CFIDS and Self-Esteem
I think that the DD has done quite a job on what I could once call positive
self-esteem. Heck, it wasn't enough for the DD to leave me with low self-esteem...
no, it wasn't satisfied until it got me to a place of negative self-esteem.
That is definatly not a nice place to be... a place where you regret
ever being born... not so much for the unbearableness of the pain which
you feel in every fiber of your being, but instead for the unbearable
guilt that is borne from watching yourself become a burden to others.
Then the unbearable guilt mutates into unbearable shame. If you aren't
very lucky... this is when you give up and die. I know this place, and
never wish to go there again.
For me, it wasn't a gradual downhill slide as much as it was a loss
by chunks. It was like a monster suddenly bit away parts of my life...

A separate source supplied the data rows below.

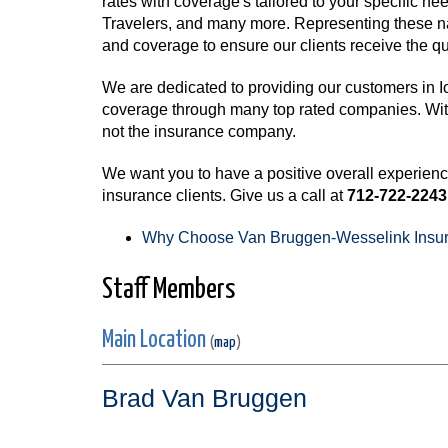
rates with coverage's tailored to your specific 
Travelers, and many more. Representing these na
and coverage to ensure our clients receive the qu
We are dedicated to providing our customers in I
coverage through many top rated companies. With o
not the insurance company.
We want you to have a positive overall experien
insurance clients. Give us a call at
712-722-2243
Why Choose Van Bruggen-Wesselink Insu
Staff Members
Main Location
(
map
)
Brad Van Bruggen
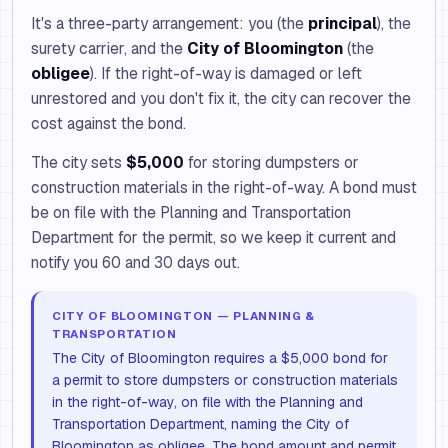
It's a three-party arrangement: you (the
principal
), the
surety carrier, and the
City of Bloomington
(the
obligee
). If the right-of-way is damaged or left
unrestored and you don't fix it, the city can recover the
cost against the bond.
The city sets
$5,000
for storing dumpsters or
construction materials in the right-of-way. A bond must
be on file with the Planning and Transportation
Department for the permit, so we keep it current and
notify you 60 and 30 days out.
CITY OF BLOOMINGTON — PLANNING &
TRANSPORTATION
The City of Bloomington requires a $5,000 bond for
a permit to store dumpsters or construction materials
in the right-of-way, on file with the Planning and
Transportation Department, naming the City of
Bloomington as obligee. The bond amount and permit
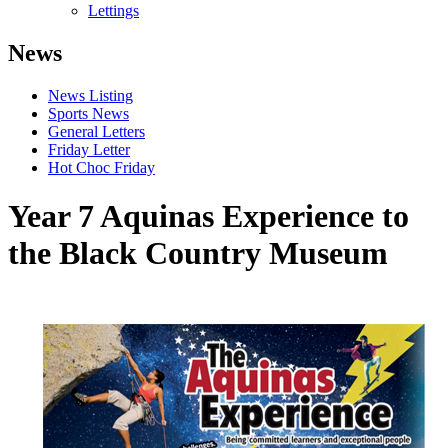
Lettings
News
News Listing
Sports News
General Letters
Friday Letter
Hot Choc Friday
Year 7 Aquinas Experience to
the Black Country Museum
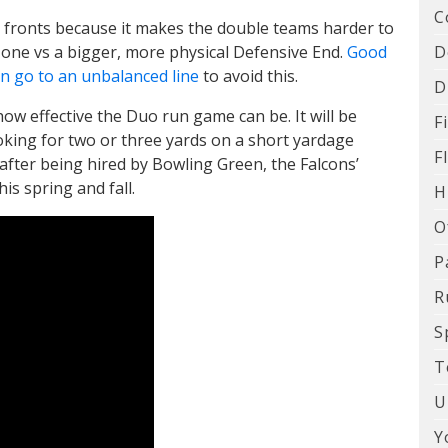
C
te fronts because it makes the double teams harder to
D
n one vs a bigger, more physical Defensive End.
Good
ven go to an unbalanced line
to avoid this.
D
how effective the Duo run game can be. It will be
F
oking for two or three yards on a short yardage
F
fter being hired by Bowling Green, the Falcons’
is spring and fall.
H
O
P
R
S
T
U
Y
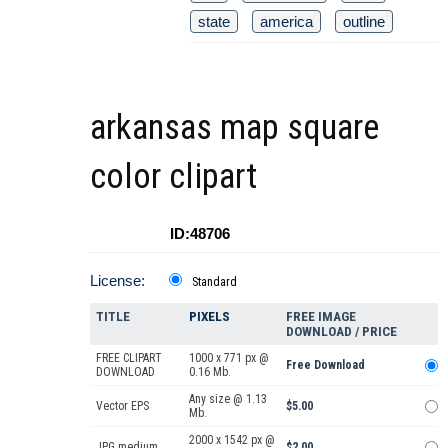
state
america
outline
arkansas map square
color clipart
ID:48706
License:
Standard
TITLE
PIXELS
FREE IMAGE
DOWNLOAD / PRICE
FREE CLIPART
1000 x 771 px @
Free Download
DOWNLOAD
0.16 Mb.
Any size @ 1.13
Vector EPS
$5.00
Mb.
2000 x 1542 px @
JPG medium
$2.00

and some of these parts were those aspects of my life by which not just
my self-esteem was anchored, but my self identity as well. In a snatch...

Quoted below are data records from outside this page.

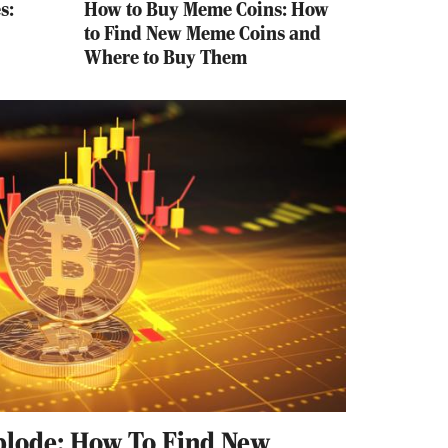
s:
How to Buy Meme Coins: How
to Find New Meme Coins and
Where to Buy Them
plode: How To Find New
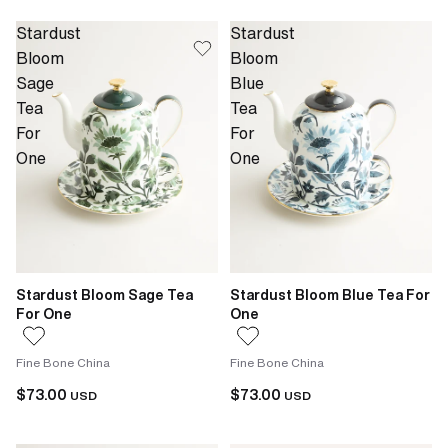
Stardust
Stardust
Bloom
Bloom
Sage
Blue
Tea
Tea
For
For
One
One
Stardust Bloom Sage Tea
Stardust Bloom Blue Tea For
For One
One
Fine Bone China
Fine Bone China
$73.00
$73.00
USD
USD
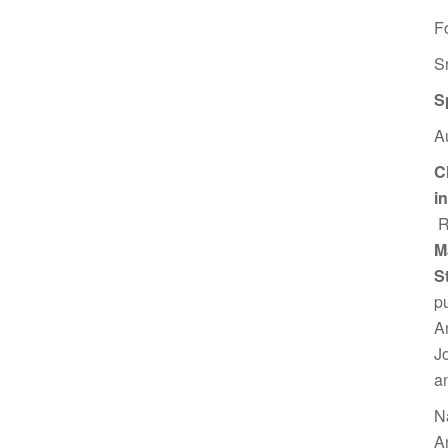
F
S
S
A
C
i
R
M
S
p
A
J
a
N
A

there went my ability to be an all doing "SuperMom." In a snatch... there
went my ability to hold down a job. In a snatch... there went my ability
to understand complex materials... In a snatch... there went my ability
to drive my car and keep my orientation on a bus. In a snatch... there
went my ability to walk for miles on beaches and along forested trails.
Just when I come to some sort of term with one more loss... just when
I find internal equilibrium and the possiblity of patches of serenity
once more... the shark quick jaws of the DD strike again and I lose something
It is a daily battle for me just to keep on some sort of footing, however
shaky it may be that day. I find that I crave reinforcement... like a
child or a pet... some confirmation that I did a good job at something.
If I were just depressed, I wouldn't care. Nothing would matter. But in
day to day life, everything has come to matter. If I can manage the strength
to make a good meal from scratch, I relish in the exhaustion that follows
because I earned it. What I once took for granted as things I just did
without effort or thought have become isuues of great effort and concentration.
And I need to have this effort validated in some way, in any way. I need
to know that it is important for me to get up in the morning. I need to
know that someone cares if I fell off the face of the earth. and if I
can help someone out somehow with something then I have reason to get
up and spend another day surviving.
Being online has given me many blessings of friends that I would otherwise
never have had. My family has told me how much better I seem sice I've
gotten online... and they don't mean physically as much as they mean psychologically.